Superbug crawls out of the shadows

3 minute read

New treatment options are urgently needed to combat the STI mycoplasma genitalium


A sexually transmitted superbug affecting up to 400,000 Australians is coming out of hiding thanks to new testing technologies.

The recent TGA approval of two PCR assays for mycoplasma genitalium, a chlamydia-like infection, will finally enable doctors to test for the bug, which is has a prevalence of 1 to 3% in the community.

Associate Professor Catriona Bradshaw, a Melbourne sexual health physician and mycoplasma genitalium researcher, said she anticipated a large escalation in diagnoses as a result.

But unfortunately, the efficacy of both treatments for mycoplasma genitalium is in “a rapid downward slide”, she said.

Mycoplasma genitalium is already resistant to the first-line therapy, azithromycin, in 50% of cases, and up to 80% in men who have sex with other men.

The second-line therapy, moxifloxacin, is now only 80 to 85% effective, down from 100% effectiveness only a decade ago, according to experts.

The PBS doesn’t cover moxifloxacin for this indication, so patients would be out of pocket around $80 to $140 for the week-long course of therapy.

Mycoplasma genitalium has a prevalence of 1 to 3% in the community.

The lack of commercial assay up until now, and a current lack of effective, affordable antimicrobial treatment options, have led to great reluctance for guideline committees to include this organism, Professor Bradshaw said.

“It’s this incredible difficulty that has paralysed the field to a degree and paralysed guidelines committees,” she said.

“It’s a very good example of how a disaster can unravel, hidden from public view,” Professor Bradshaw said.

The Australian STI Management Guidelines currently recommend either one dose of azithromycin treatment, or to seek specialist advice for persistent infection or before treating any complicated presentation.

But Professor Bradshaw said this was out of step with current awareness of antibiotic resistance.

The WHO recommends when the failure rate of any antimicrobial reaches a threshold of 95% the drug treatment must be changed, and “we are way past that with mycoplasma genitalium”, she said.

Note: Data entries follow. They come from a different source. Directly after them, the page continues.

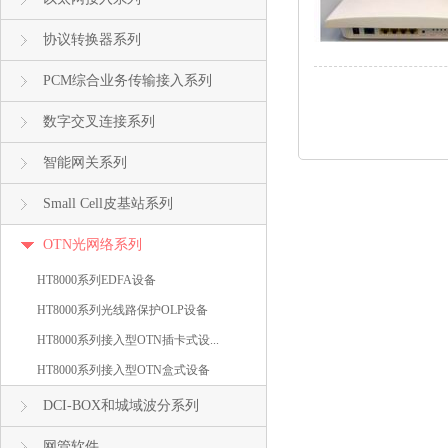
协议转换器系列
PCM综合业务传输接入系列
数字交叉连接系列
智能网关系列
Small Cell皮基站系列
OTN光网络系列
HT8000系列EDFA设备
HT8000系列光线路保护OLP设备
HT8000系列接入型OTN插卡式设...
HT8000系列接入型OTN盒式设备
DCI-BOX和城域波分系列
网管软件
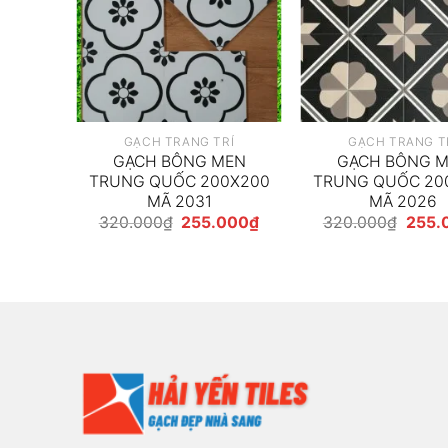
GẠCH TRANG TRÍ
GẠCH TRANG T
MEN
GẠCH BÔNG MEN
GẠCH BÔNG 
0X600
TRUNG QUỐC 200X200
TRUNG QUỐC 20
18
MÃ 2031
MÃ 2026
Giá
Giá
Giá
320.000
₫
255.000
₫
320.000
₫
255.
gốc
hiện
gốc
là:
tại
là:
320.000₫.
là:
320.0
255.000₫.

“We are in a situation where we desperately need new treatment approaches and we desperately need to stop using azithromycin,” she said.

“It is handed out like lolly-water in the STI field. This is a real, tangible example of this microbial resistance manifesting.”

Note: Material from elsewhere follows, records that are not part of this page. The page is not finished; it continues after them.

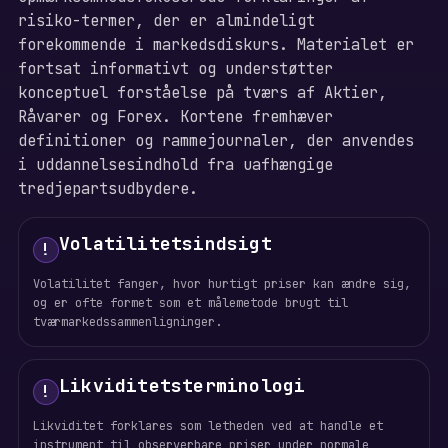
risiko-termer, der er almindeligt
forekommende i markedsdiskurs. Materialet er
fortsat informativt og understøtter
konceptuel forståelse på tværs af Aktier,
Råvarer og Forex. Kortene fremhæver
definitioner og rammejournaler, der anvendes
i uddannelsesindhold fra uafhængige
tredjepartsudbydere.
Volatilitetsindsigt
!
Volatilitet fanger, hvor hurtigt priser kan ændre sig,
og er ofte formet som et målemetode brugt til
tværmarkedssammenligninger.
Likviditetsterminologi
!
Likviditet forklares som letheden ved at handle et
instrument til observerbare priser under normale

Mycoplasma genitalium is an established cause of non-gonococcal urethritis in men, proctitis, cervicitis and pelvic inflammatory disease in women.

There is also some evidence to suggest it increases the risk of preterm delivery, spontaneous abortion, and lower level evidence suggests it may cause tubal factor infertility.

It’s a very good example of how a disaster can unravel, hidden from public view.

Professor Basil Donovan, a sexual health and public health physician at the Kirby Institute in Sydney, called the development of SpeeDx, a test that also informed clinicians if the strain was drug resistant, a “breakthrough”.

But while testing in symptomatic patients was recommended, screening was not, he said.

Mycoplasma genitalium had an “eerie propensity” to develop resistance, which was strange because it was among the bacterium with the smallest genome ever found, Professor Donovan said.

“So you would think it would be very dumb and very stable, but it’s not. It’s a very dynamic one,” he said.

But it was not as nasty as superbugs such as golden staph or multidrug-resistant tuberculosis, he added.

A test of cure is recommended at least two weeks after treatment is completed, and a retest should be done three months after exposure.